Today I will show you how to install and run TextCleaner along with a simple command to pre-process an image.
First step is to download ImagMagick. Scroll down to find Windows binaries and then install the program.
Next download Cygwin.
Cygwin is a command line interface environment similar to Unix, but designed for Microsoft-based platforms. Cygwin allows the development and testing of Windows-based applications on a Unix-like platform. Thus, Unix applications can be developed in a Cygwin environment to be executed easily on the Windows platform with little original source code alteration. In addition, Windows applications could be launched from within Cygwin as well as using Cygwin tools and applications in the context of Windows systems.
Actually, it is the only way I found to execute the scripts I need on Windows.
Run the installer (I reccomend to leave all with default values, especially the installation folder) and pay attention when you arrive at this screen:
Here, be sure to select Full in View menu, write bc in Search and select the first element (make sure it is under math category) in the list. This is an important package useful to correctly run most of the scripts that use ImageMagick (and not only). Go ahead and finish the installation.

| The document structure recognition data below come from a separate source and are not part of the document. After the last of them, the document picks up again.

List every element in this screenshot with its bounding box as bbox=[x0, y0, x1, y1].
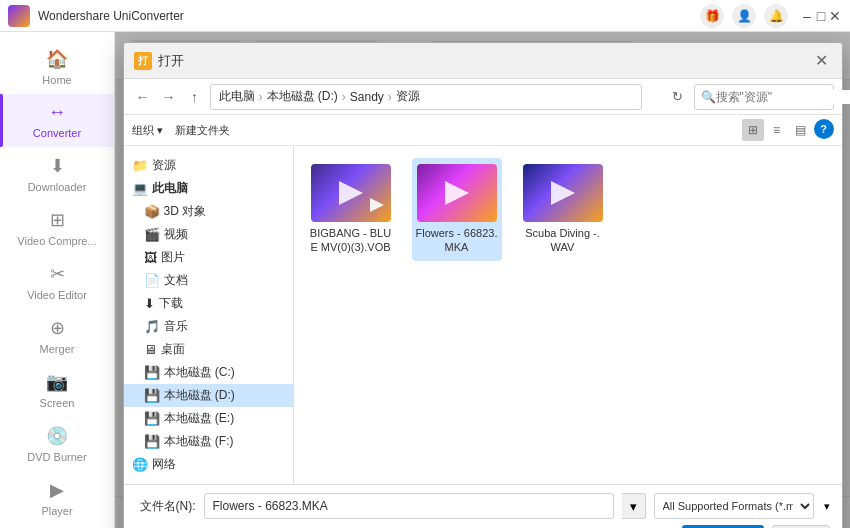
ws-logo-flowers bbox=[439, 175, 475, 211]
tree-item-disk-f[interactable]: 💾 本地磁盘 (F:) bbox=[124, 430, 293, 453]
breadcrumb-pc[interactable]: 此电脑 bbox=[219, 88, 255, 105]
ws-logo-bigbang bbox=[333, 175, 369, 211]
tree-item-disk-e[interactable]: 💾 本地磁盘 (E:) bbox=[124, 407, 293, 430]
tree-item-resources-label: 资源 bbox=[152, 157, 176, 174]
dialog-title: 打开 bbox=[158, 52, 812, 70]
tree-item-desktop[interactable]: 🖥 桌面 bbox=[124, 338, 293, 361]
user-icon[interactable]: 👤 bbox=[732, 4, 756, 28]
sidebar-item-merger[interactable]: ⊕ Merger bbox=[0, 309, 114, 363]
home-icon: 🏠 bbox=[46, 48, 68, 70]
help-button[interactable]: ? bbox=[814, 119, 834, 139]
sidebar-item-video-editor[interactable]: ✂ Video Editor bbox=[0, 255, 114, 309]
dvd-icon: 💿 bbox=[46, 425, 68, 447]
file-item-scuba[interactable]: Scuba Diving -.WAV bbox=[518, 158, 608, 261]
edit-icon: ✂ bbox=[50, 263, 65, 285]
sidebar-item-converter[interactable]: ↔ Converter bbox=[0, 94, 114, 147]
videos-icon: 🎬 bbox=[144, 227, 160, 242]
file-name-scuba: Scuba Diving -.WAV bbox=[522, 226, 604, 255]
view-icon-list-button[interactable]: ≡ bbox=[766, 119, 788, 141]
sidebar-item-home[interactable]: 🏠 Home bbox=[0, 40, 114, 94]
tree-item-pc-label: 此电脑 bbox=[152, 180, 188, 197]
tree-item-disk-d[interactable]: 💾 本地磁盘 (D:) bbox=[124, 384, 293, 407]
file-item-flowers[interactable]: Flowers - 66823.MKA bbox=[412, 158, 502, 261]
svg-marker-2 bbox=[445, 181, 469, 205]
svg-marker-1 bbox=[370, 198, 384, 212]
tree-item-disk-c[interactable]: 💾 本地磁盘 (C:) bbox=[124, 361, 293, 384]
sidebar-item-converter-label: Converter bbox=[33, 127, 81, 139]
file-thumb-scuba bbox=[523, 164, 603, 222]
sidebar-item-ve-label: Video Editor bbox=[27, 289, 87, 301]
bell-icon[interactable]: 🔔 bbox=[764, 4, 788, 28]
file-thumb-flowers bbox=[417, 164, 497, 222]
tree-item-resources[interactable]: 📁 资源 bbox=[124, 154, 293, 177]
tree-item-network[interactable]: 🌐 网络 bbox=[124, 453, 293, 476]
file-dialog: 打 打开 ✕ ← → ↑ 此电脑 › 本地磁盘 (D:) › Sandy › bbox=[123, 42, 843, 528]
sidebar-item-dvd-label: DVD Burner bbox=[27, 451, 86, 463]
close-button[interactable]: ✕ bbox=[828, 9, 842, 23]
gift-icon[interactable]: 🎁 bbox=[700, 4, 724, 28]
format-select[interactable]: All Supported Formats (*.mvf bbox=[654, 493, 814, 519]
tree-item-music-label: 音乐 bbox=[164, 318, 188, 335]
compress-icon: ⊞ bbox=[50, 209, 65, 231]
sidebar-item-video-compressor[interactable]: ⊞ Video Compre... bbox=[0, 201, 114, 255]
desktop-icon: 🖥 bbox=[144, 342, 157, 357]
svg-marker-3 bbox=[551, 181, 575, 205]
player-icon: ▶ bbox=[50, 479, 64, 501]
back-button[interactable]: ← bbox=[132, 86, 154, 108]
view-icon-grid-button[interactable]: ⊞ bbox=[742, 119, 764, 141]
sidebar-item-dvd-burner[interactable]: 💿 DVD Burner bbox=[0, 417, 114, 471]
breadcrumb-disk-d[interactable]: 本地磁盘 (D:) bbox=[267, 88, 338, 105]
tree-item-pc[interactable]: 💻 此电脑 bbox=[124, 177, 293, 200]
tree-item-documents[interactable]: 📄 文档 bbox=[124, 269, 293, 292]
ws-logo-scuba bbox=[545, 175, 581, 211]
refresh-button[interactable]: ↻ bbox=[666, 85, 690, 109]
dialog-bottom: 文件名(N): ▾ All Supported Formats (*.mvf ▾… bbox=[124, 484, 842, 528]
documents-icon: 📄 bbox=[144, 273, 160, 288]
search-input[interactable] bbox=[716, 90, 851, 104]
sidebar-item-vc-label: Video Compre... bbox=[17, 235, 96, 247]
disk-e-icon: 💾 bbox=[144, 411, 160, 426]
view-icons: ⊞ ≡ ▤ ? bbox=[742, 119, 834, 141]
new-folder-button[interactable]: 新建文件夹 bbox=[169, 121, 236, 140]
dialog-close-button[interactable]: ✕ bbox=[812, 51, 832, 71]
tree-item-disk-e-label: 本地磁盘 (E:) bbox=[164, 410, 235, 427]
tree-item-music[interactable]: 🎵 音乐 bbox=[124, 315, 293, 338]
title-bar: Wondershare UniConverter 🎁 👤 🔔 – □ ✕ bbox=[0, 0, 850, 32]
file-name-bigbang: BIGBANG - BLUE MV(0)(3).VOB bbox=[310, 226, 392, 255]
filename-row: 文件名(N): ▾ All Supported Formats (*.mvf ▾ bbox=[136, 493, 830, 519]
tree-item-network-label: 网络 bbox=[152, 456, 176, 473]
tree-item-documents-label: 文档 bbox=[164, 272, 188, 289]
sidebar-item-player[interactable]: ▶ Player bbox=[0, 471, 114, 525]
sidebar-item-downloader[interactable]: ⬇ Downloader bbox=[0, 147, 114, 201]
breadcrumb-sandy[interactable]: Sandy bbox=[350, 90, 384, 104]
app-title: Wondershare UniConverter bbox=[38, 9, 700, 23]
up-button[interactable]: ↑ bbox=[184, 86, 206, 108]
disk-c-icon: 💾 bbox=[144, 365, 160, 380]
dialog-titlebar: 打 打开 ✕ bbox=[124, 43, 842, 79]
tree-item-videos[interactable]: 🎬 视频 bbox=[124, 223, 293, 246]
tree-item-desktop-label: 桌面 bbox=[161, 341, 185, 358]
left-tree: 📁 资源 💻 此电脑 📦 3D 对象 bbox=[124, 150, 293, 480]
tree-item-disk-d-label: 本地磁盘 (D:) bbox=[164, 387, 235, 404]
filename-dropdown-button[interactable]: ▾ bbox=[622, 493, 646, 519]
tree-item-pictures[interactable]: 🖼 图片 bbox=[124, 246, 293, 269]
breadcrumb-current[interactable]: 资源 bbox=[396, 88, 420, 105]
search-box: 🔍 bbox=[694, 84, 834, 110]
tree-item-downloads[interactable]: ⬇ 下载 bbox=[124, 292, 293, 315]
tree-item-3d[interactable]: 📦 3D 对象 bbox=[124, 200, 293, 223]
view-icon-detail-button[interactable]: ▤ bbox=[790, 119, 812, 141]
forward-button[interactable]: → bbox=[158, 86, 180, 108]
filename-input[interactable] bbox=[204, 493, 614, 519]
app-logo bbox=[8, 5, 30, 27]
sidebar-item-screen-label: Screen bbox=[40, 397, 75, 409]
organize-button[interactable]: 组织 ▾ bbox=[132, 123, 163, 138]
tree-item-disk-c-label: 本地磁盘 (C:) bbox=[164, 364, 235, 381]
downloader-icon: ⬇ bbox=[50, 155, 65, 177]
dialog-body: 📁 资源 💻 此电脑 📦 3D 对象 bbox=[124, 146, 842, 484]
sidebar-item-screen-recorder[interactable]: 📷 Screen bbox=[0, 363, 114, 417]
minimize-button[interactable]: – bbox=[800, 9, 814, 23]
network-icon: 🌐 bbox=[132, 457, 148, 472]
maximize-button[interactable]: □ bbox=[814, 9, 828, 23]
file-item-bigbang[interactable]: BIGBANG - BLUE MV(0)(3).VOB bbox=[306, 158, 396, 261]
file-name-flowers: Flowers - 66823.MKA bbox=[416, 226, 498, 255]
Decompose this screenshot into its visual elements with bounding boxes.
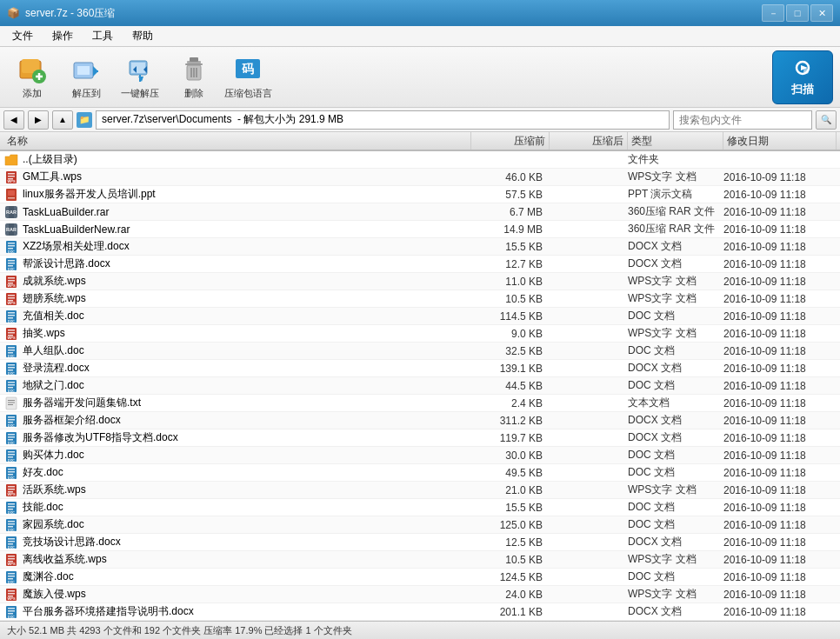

After that there are two important steps you have to do: add some folder to environment path and create a new variable. Let’s start with this last one.
Under System variables create a new variable and add as name SHELLOPTS and as value igncr.
Then add these paths. For ImageMagick add the path where you installed it.
Under User variables, add the next paths.
Now, last step is to download the script you want to use: in this case we will download TextCleaner script from Fred Weinhaus site.
Once downloaded, take it and paste in C:\cygwin64\bin (or where you installed Cygwin). Then rename the script from textcleaner to textcleaner.exe
That said, launch your Terminal from the CygwinTerminal shortcut. Thats all. Now it’s only about use scripts and know commands.
We will use this for our demonstration:
textcleaner -g -e normalize -f 5 -o 10 -s 2 C:/Users/Link/Desktop/card.jpg C:/Users/Link/Desktop/clean-card.png
I will not explain here what the parameters are or their values. I will only say that it’s structured like this:
scriptname -parameter(s) input_image_location.extension output_image_location.extension
Thats the result of the script:
Now, doing OCR on the processed image should not be so difficult right ?
This script and many others developed by Fred Weinhaus are free only for non-commercial use, otherwise you will need to contact him for a license.